Tom Brady gets candid about joining the broadcast booth
One day in the (near?) future, Tom Brady will finally step away from the playing field. But he won’t be leaving the game entirely.
The most accomplished quarterback of all time is signed on to be the lead NFL analyst at FOX Sports once he retires.
After getting as much out of the game as anyone ever has, Brady is motivated to give back. In his first comments since his partnership with FOX was announced in May, and also since he came out of a brief retirement in March, the Buccaneers QB explained why exactly he’ll eventually jump into the broadcast booth.
"I think the thing is, you said I love football," Brady said Wednesday night after competing in "The Match" golfing competition. "And I agree, I love football. I care a lot about football, too, I felt like I’m always going to be involved in it, one way or another. I think about the opportunity to travel around and see these guys on Friday afternoons. Watch them [practice] and say ‘Hey man, I think these are a couple things that work for me.' And I was around the most amazing coach with Coach [Bill] Belichick, the most amazing coaches over a period of time.
"I played with Hall of Famers Randy Moss to Ty Law to Richard Seymour. … And how do you give back to a sport that’s given so much to me? I think that I have a lot of education around me. I’m excited when that time comes to fully focus on that thing. Give back to the game in a way that so many people have supported me and taught me things."
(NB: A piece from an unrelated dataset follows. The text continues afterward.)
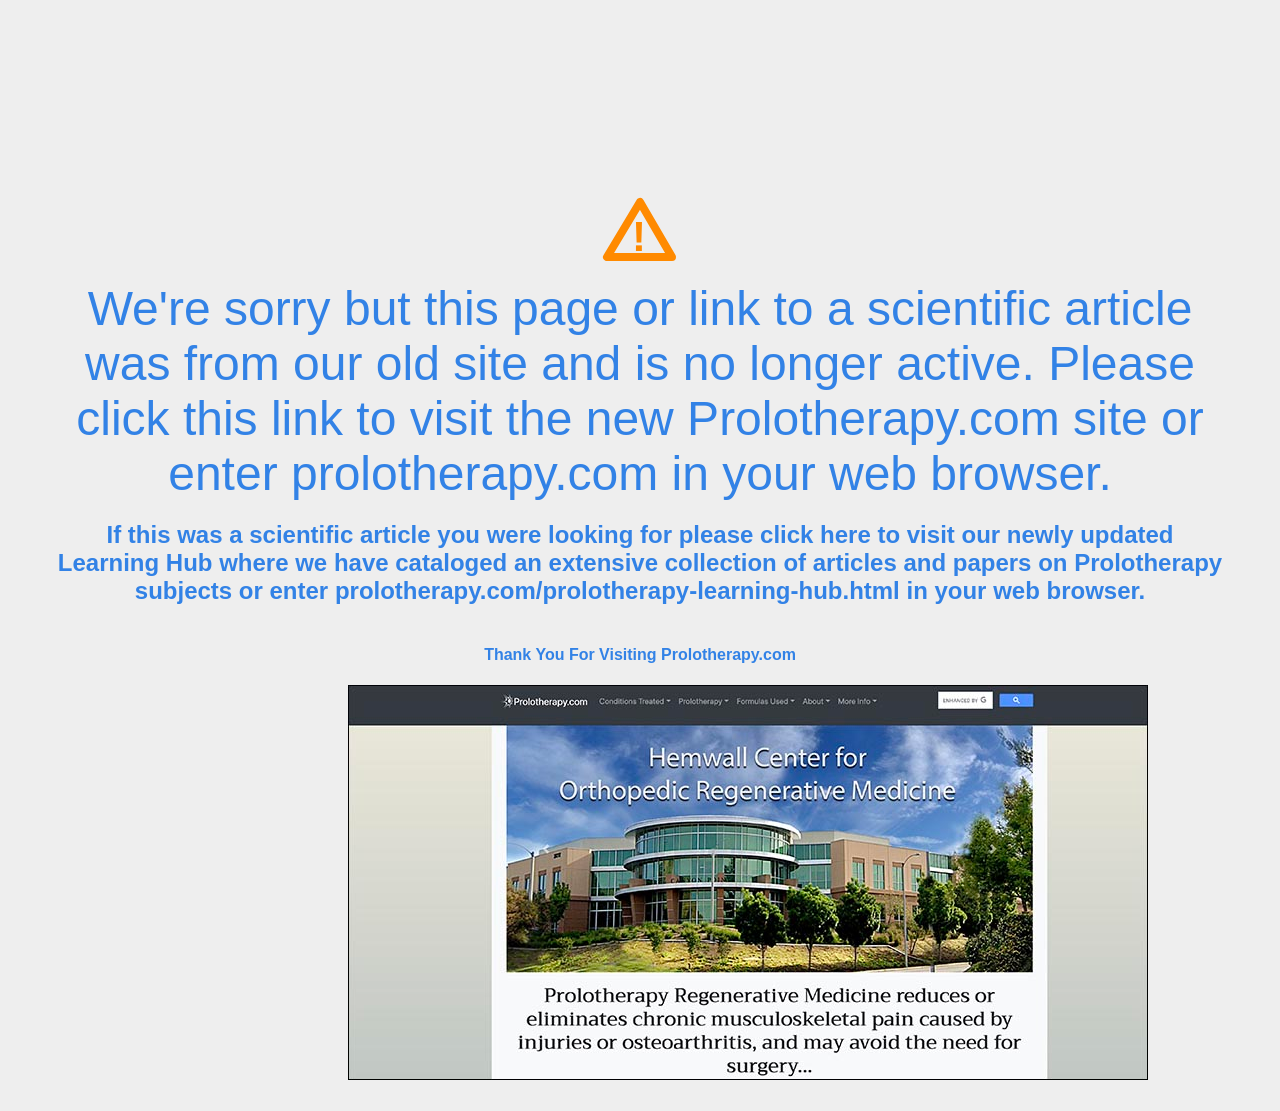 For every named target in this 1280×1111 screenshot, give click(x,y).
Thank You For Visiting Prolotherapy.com (640, 654)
Brady has been maximizing his own for the past 22 years but struggled to commit to a 23rd. The seven-time Super Bowl champion initially retired in early February, only to reverse the decision just 40 days later. The change of heart came less than a week before free agency, which he described as a self-imposed deadline because Tampa Bay needed to know who its starting QB would be moving forward.
Brady, who turns 45 in August, disclosed that his desire to keep playing barely outweighs wanting to retire.
"At this stage, it's like 55% yes and 45% no. It's not 100-0. That's just the reality," Brady said. "It's not that I'm not 100% committed, it's just as soon as I make the commitment to do it, it's like 'Ugh. Alright, here we go.' It's like running a marathon. You can't decide two weeks before the marathon, 'Hey, I'm going to start running.' We got right to free agency and I felt some pressure to do it and talked to the team and organization, and it all worked out."
Brady’s return begat several others for Tampa Bay, as well as some notable new additions. With the 15-time Pro Bowl QB in tow, the Bucs are again expected to compete for the title. They’ll be led by a new but familiar head coach in Todd Bowles, who takes over for the retired Bruce Arians after serving as the team’s defensive coordinator the past three seasons.
As he sat on a panel next to Aaron Rodgers and young stars Patrick Mahomes and Josh Allen, Brady, who’s currently under contract for just the 2022 season, intimated his playing career could be over soon and that he really was about ready to hang up his cleats this offseason.
"Partly, you know, yes," Brady said. "And I think when you're their [Mahomes and Allen's] age, if you were to ask me, 'Are you going to play football next year?' I would say there's a 100% chance I'm playing. And I think as I've gotten older, that's changed because I have other responsibilities.
"So the responsibilities are many people taking care of me and things that I have off the field that are really important to me like my family, my kids, my wife's done an amazing job of that. That's a big commitment from her, so it's harder when you get older. I don't even think they know what's coming. Aaron [Rodgers] knows these things because your life gets bigger as we all do, our life gets more full — there's more responsibilities."